■ Task requirements ■
Here the answer must be the exact run of lines from the line holding "bepalend is voor de smaak." to the end of the material below, and nothing else.
** Opening Dataset content block **
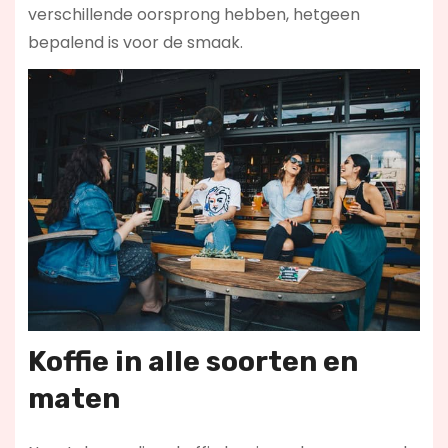
verschillende oorsprong hebben, hetgeen
bepalend is voor de smaak.
Koffie in alle soorten en
maten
** Closing Dataset content block **
■ Answer for the task ■
bepalend is voor de smaak.
Koffie in alle soorten en
maten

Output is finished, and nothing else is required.